Generally, pharmaceutical manufacturing involves laboratory testing on product sampled at the end of the manufacturing process to assure the product quality as part of the product release.  However, traditional release testing is not the only acceptable approach used to assure the quality product prior to release.  On September 15, 2015, the European Commission published a revised draft Guidance, “Annex 17: Real Time Release Testing.” This draft document is intended to provide updated guidance on Real Time Release Testing (RTRT).  This draft guidance is currently available for comments and input from the industry and public until December 11, 2015.

So, what is Real Time Release Testing and what requirements does the draft Guidance describe regarding the implementation of this approach?

As defined by the draft Guidance, RTRT is “a combination of in-process monitoring and controls” throughout the entire manufacturing process that are deemed to provide sufficient quality assurance for batch release without the need to perform analysis of the final materials that are the product of the manufacturing process (drug substance, drug product, and specified biologics).

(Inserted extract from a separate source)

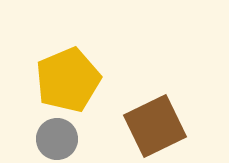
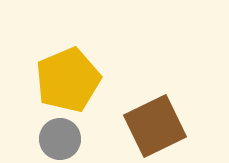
gray circle: moved 3 px right
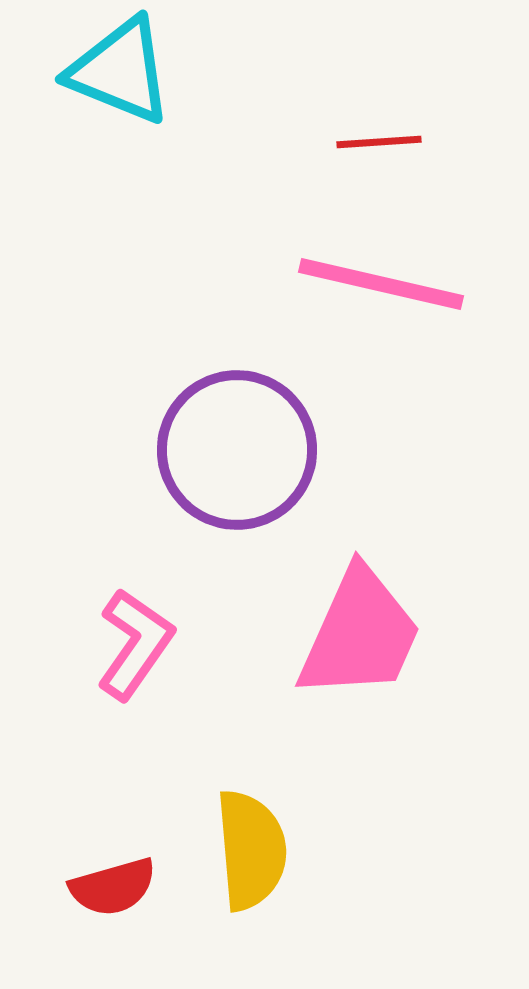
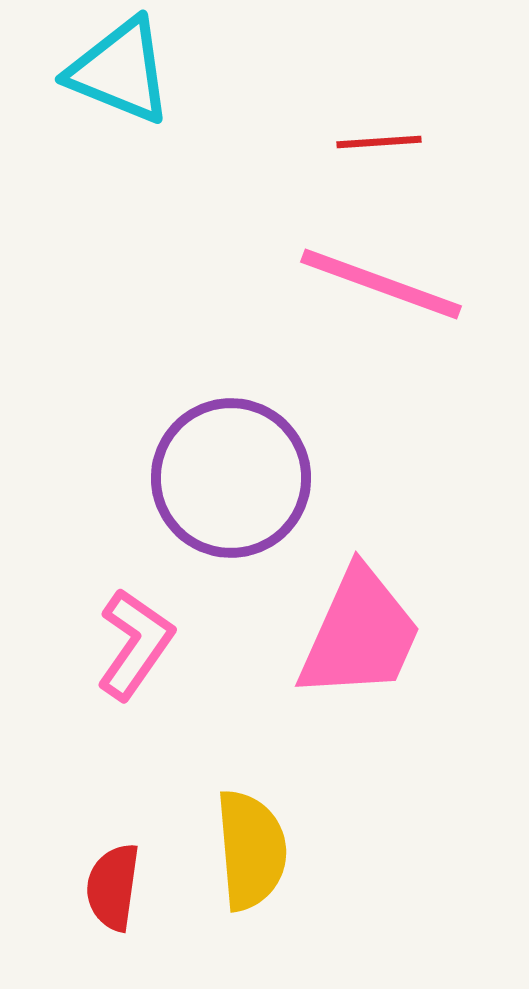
pink line: rotated 7 degrees clockwise
purple circle: moved 6 px left, 28 px down
red semicircle: rotated 114 degrees clockwise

RTRT is not a new concept.  In July 2001, the European Commission published the original Annex 17 to the EU Guide to Good Manufacturing Practice, “Parametric Release.”  However, this first version only focused on the application of Parametric Release for the routine release of terminally sterilized products.  The proposed revised document reflects the advances in the application of process analytical technology, QbD, and quality risk management principles.  Since the original EU guidance, the following FDA Guidance documents have been published, indicating that an appropriate combination of process controls together with effective monitoring and verification throughout the manufacturing process can provide greater assurance of product quality than just a traditional testing of the final materials: (1) Guidance for Industry “PAT – A Framework for Innovative Pharmaceutical Development, Manufacturing, and Quality Assurance,” September 2004; (2) Guidance for Industry “Q9 – Quality Risk Management,” June 2006; and (3) Guidance for Industry “Q8 (R2) Pharmaceutical Development – Part II Pharmaceutical Development Annex,” August 2009.

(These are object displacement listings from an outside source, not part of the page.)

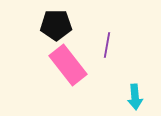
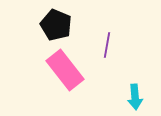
black pentagon: rotated 24 degrees clockwise
pink rectangle: moved 3 px left, 5 px down
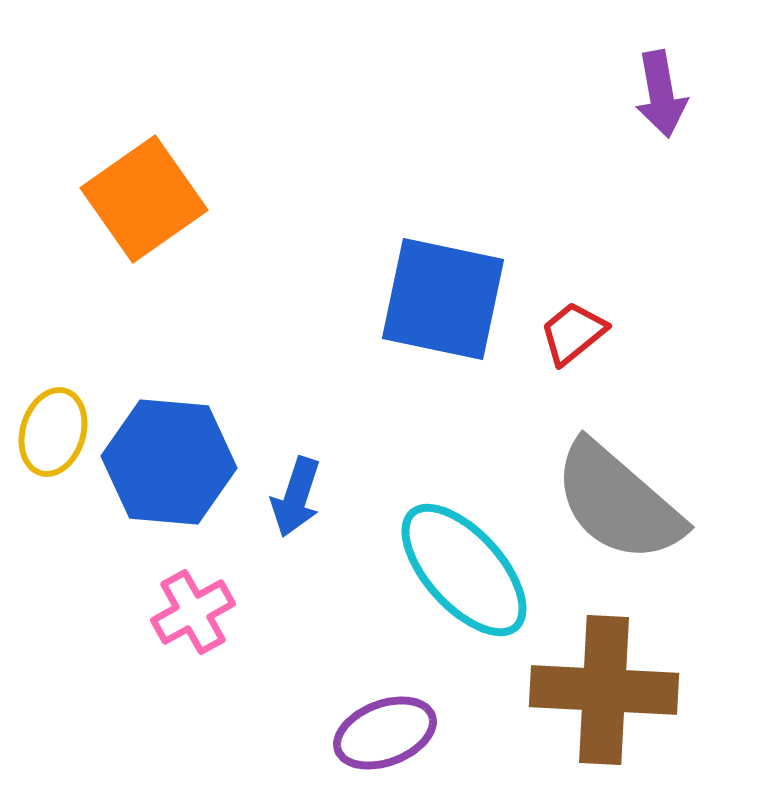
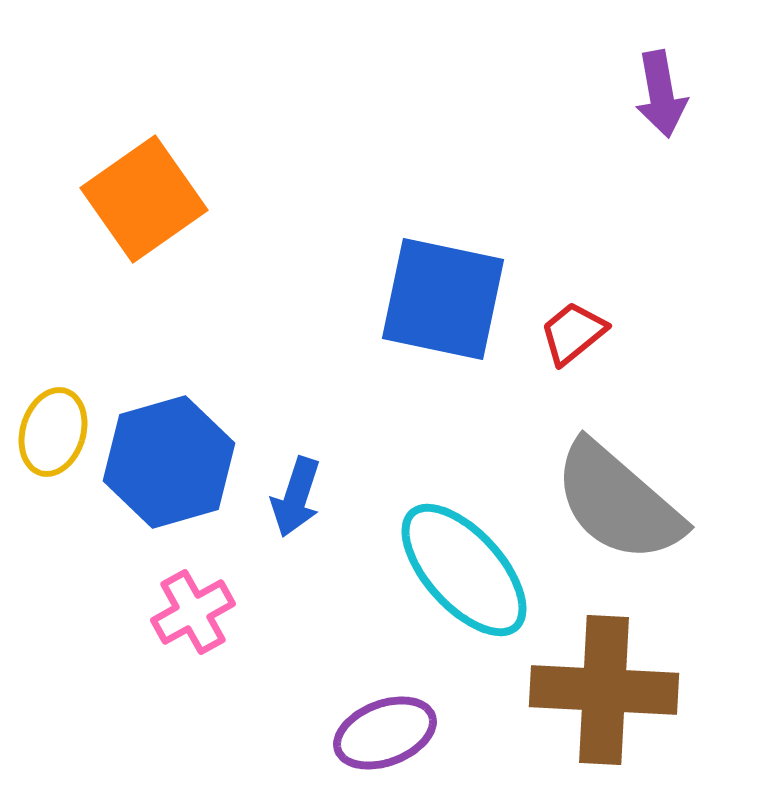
blue hexagon: rotated 21 degrees counterclockwise
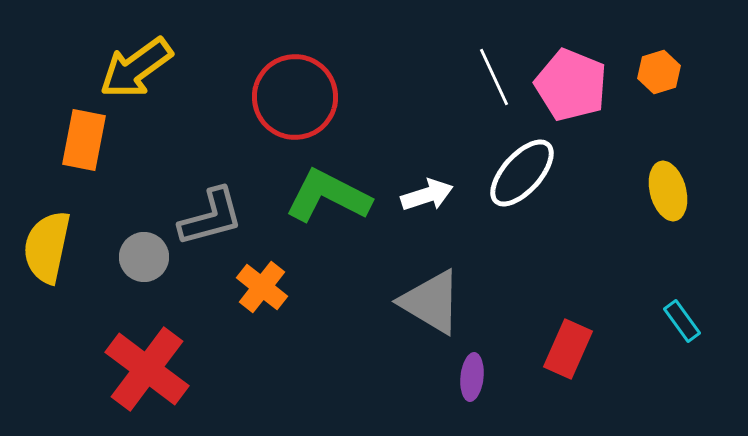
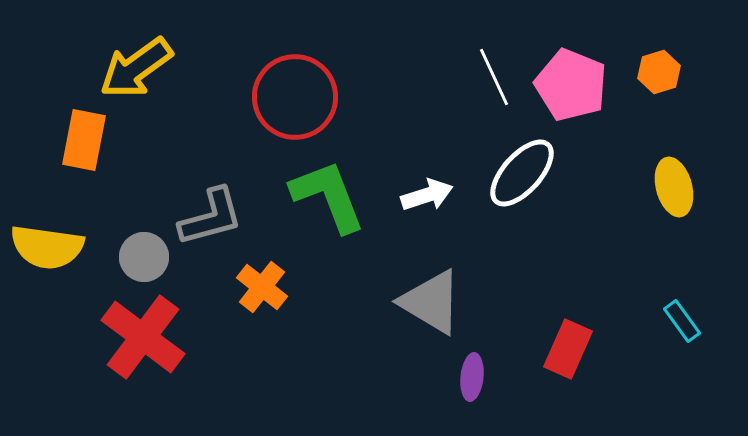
yellow ellipse: moved 6 px right, 4 px up
green L-shape: rotated 42 degrees clockwise
yellow semicircle: rotated 94 degrees counterclockwise
red cross: moved 4 px left, 32 px up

The main criteria required for implementing an RTRT strategy are:

  1. Real time measurement and control of relevant in-process material attributes and process parameters should be demonstrated to be accurate predictors of the corresponding finished product attributes.
  2. The valid combination of relevant assessed material attributes and process controls as the surrogates of finished product attributes should be established with scientific evidence founded on material, product, and process knowledge.
  3. The combined process measurements (process parameters and material attributes) and any other test data generated/gathered during the manufacturing process should provide a robust foundation for RTRT and the batch disposition decision.

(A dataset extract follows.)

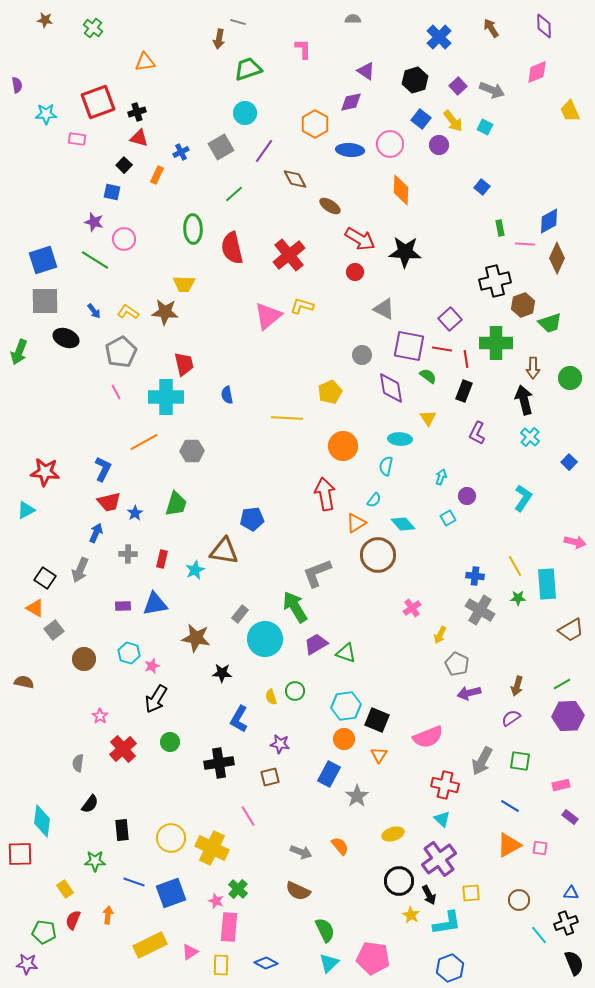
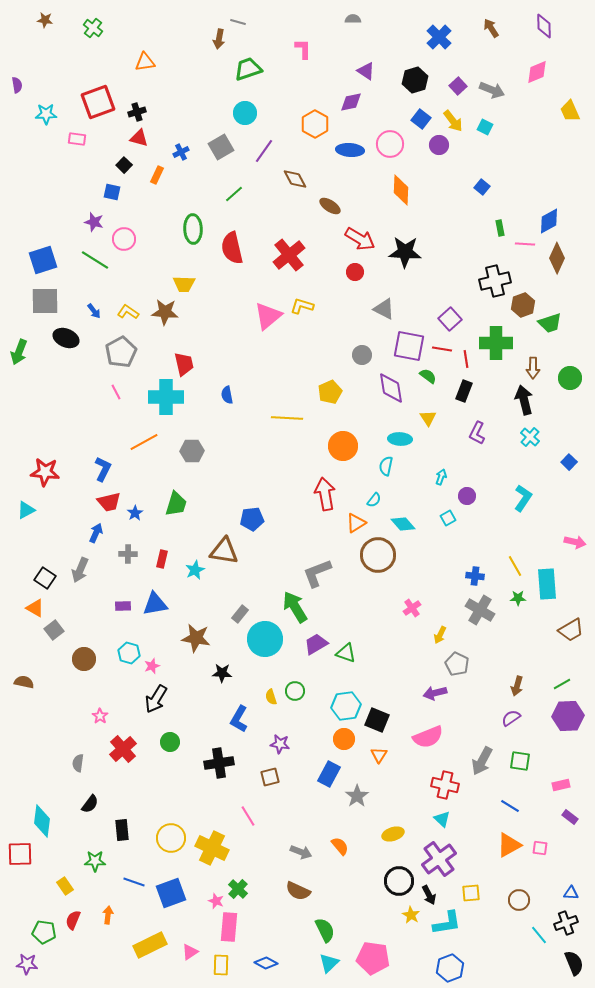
purple arrow at (469, 693): moved 34 px left
yellow rectangle at (65, 889): moved 3 px up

With the recent increased level of discussions regarding the use of continuous processing technology in the pharmaceutical industry, RTRT’s time likely has really arrived. However, it should be kept in mind that interaction with the relevant regulatory agency during the assessment process and prior to the implementation of an RTRT strategy should be considered because, like anything else new, you never know where the FDA or other regulatory authority will land on the issue.